Surcharge lands DTC in legal soup
The Delhi Transport Corporation (DTC) has once again landed under the Delhi High Court's scanner. This time for the alleged "illegal" surcharge totalling to around R10 crore it levied from passengers commuting between Delhi and NCR regions since 2005.delhi Updated: Jul 24, 2011 23:15 IST
The Delhi Transport Corporation (DTC) has once again landed under the Delhi High Court's scanner. This time for the alleged "illegal" surcharge totalling to around Rs10 crore it levied from passengers commuting between Delhi and NCR regions since 2005.
A public interest litigation has been filed in the court challenging the Rs1-2 additional charge per ticket from passengers traveling to and fro Delhi- Noida, Faridabad and Gurgaon.

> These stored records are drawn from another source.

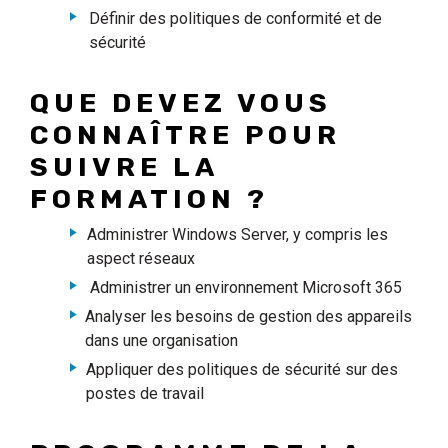
Définir des politiques de conformité et de
sécurité
QUE DEVEZ VOUS
CONNAÎTRE POUR
SUIVRE LA
FORMATION ?
Administrer Windows Server, y compris les
aspect réseaux
Administrer un environnement Microsoft 365
Analyser les besoins de gestion des appareils
dans une organisation
Appliquer des politiques de sécurité sur des
postes de travail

DTC still continues to charge the amount.
The court has been told that the charge is "illegal" and "discriminatory".
A bench of Chief Justice Dipak Misra and Justice Sanjiv Khanna has sought the DTC's response by August 10, the next date of hearing, on a petition filed by Ramesh Chabbra, a Faridabad-based business executive.
Chabbra's lawyer Girija Krishan Varma told the court: "The levy since 2005 was without the due approval of the competent authority, the Lieutenant Governor. It needs to be probed".

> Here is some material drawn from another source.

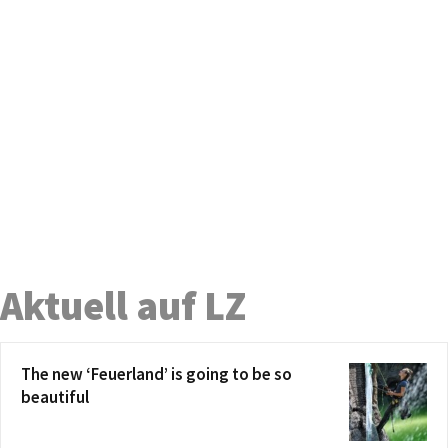
Aktuell auf LZ
The new ‘Feuerland’ is going to be so
beautiful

An RTI lawyer, Varma said DTC was evasive when the first RTI query was made as no reply was given. "Then after an application was moved at the Central Information Commission, the DTC admitted the levy was without the L-G's approval.

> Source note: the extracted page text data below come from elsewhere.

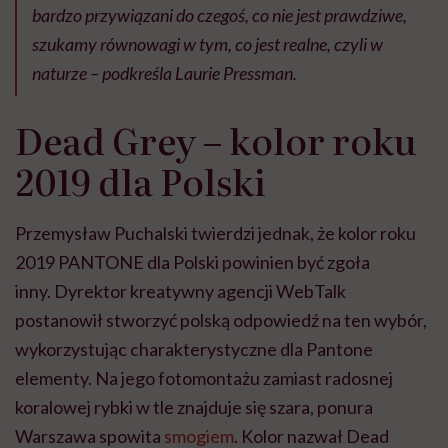
bardzo przywiązani do czegoś, co nie jest prawdziwe,
szukamy równowagi w tym, co jest realne, czyli w
naturze – podkreśla Laurie Pressman.
Dead Grey – kolor roku
2019 dla Polski
Przemysław Puchalski twierdzi jednak, że kolor roku
2019 PANTONE dla Polski powinien być zgoła
inny. Dyrektor kreatywny agencji WebTalk
postanowił stworzyć polską odpowiedź na ten wybór,
wykorzystując charakterystyczne dla Pantone
elementy. Na jego fotomontażu zamiast radosnej
koralowej rybki w tle znajduje się szara, ponura
Warszawa spowita
smogiem
. Kolor nazwał Dead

The court ruled: "The PIL says that DTC has introduced surcharge on travel from Delhi to NCR regions without due approval of the competent authority. DTC, which is responsible for imposition of the surcharge, shall file an affidavit to the effect that whether the levy has been legally imposed or not. Let the affidavit be filed within two weeks."
The petitioner has sought the imposition of "heavy" penalty on DTC for "acting arbitrarily in levying extra surcharge". Varma had sought an immediate stay on the levy but the bench said it was a fiscal issue where there was limited scope of interference and no order could be passed without knowing on what basis the surcharge was being levied."Let us wait for the reply from the government," the court told the petitioner.